Exercise goal: Omit every picture, then give all the entries again exactly.

Dataset records:
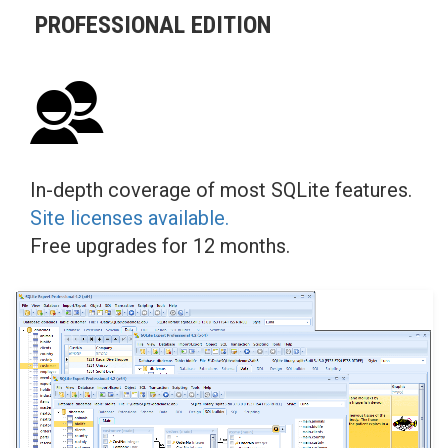
PROFESSIONAL EDITION
In-depth coverage of most SQLite features.
Site licenses available.
Free upgrades for 12 months.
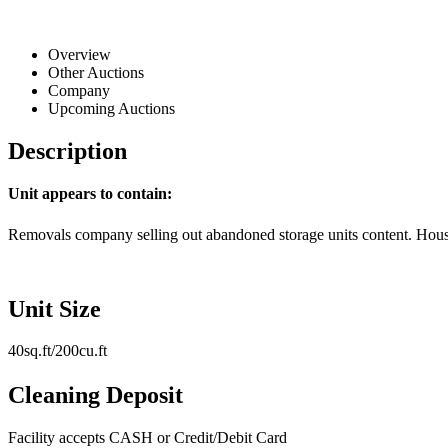
Overview
Other Auctions
Company
Upcoming Auctions
Description
Unit appears to contain:
Removals company selling out abandoned storage units content. House
Unit Size
40sq.ft/200cu.ft
Cleaning Deposit
Facility accepts CASH or Credit/Debit Card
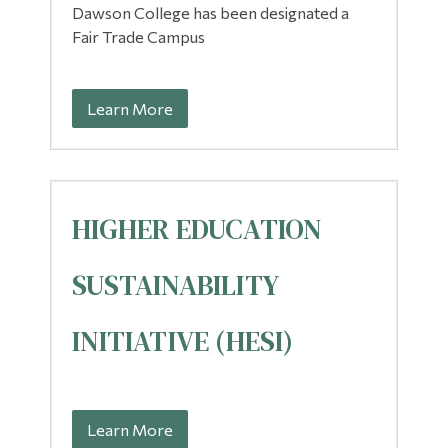
Dawson College has been designated a
Fair Trade Campus
Learn More
HIGHER EDUCATION
SUSTAINABILITY
INITIATIVE (HESI)
Learn More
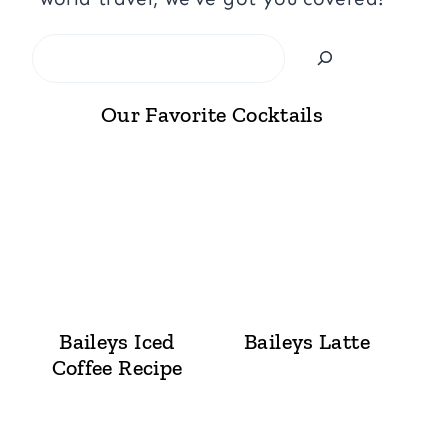
Search
Our Favorite Cocktails
Baileys Iced
Baileys Latte
Coffee Recipe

Answer space:
PROFESSIONAL EDITION
In-depth coverage of most SQLite features.
Site licenses available.
Free upgrades for 12 months.
Overview
Other Auctions
Company
Upcoming Auctions
Description
Unit appears to contain:
Removals company selling out abandoned storage units content. House
Unit Size
40sq.ft/200cu.ft
Cleaning Deposit
Facility accepts CASH or Credit/Debit Card
Dawson College has been designated a
Fair Trade Campus
Learn More
HIGHER EDUCATION
SUSTAINABILITY
INITIATIVE (HESI)
Learn More
Search
Our Favorite Cocktails
Baileys Iced
Baileys Latte
Coffee Recipe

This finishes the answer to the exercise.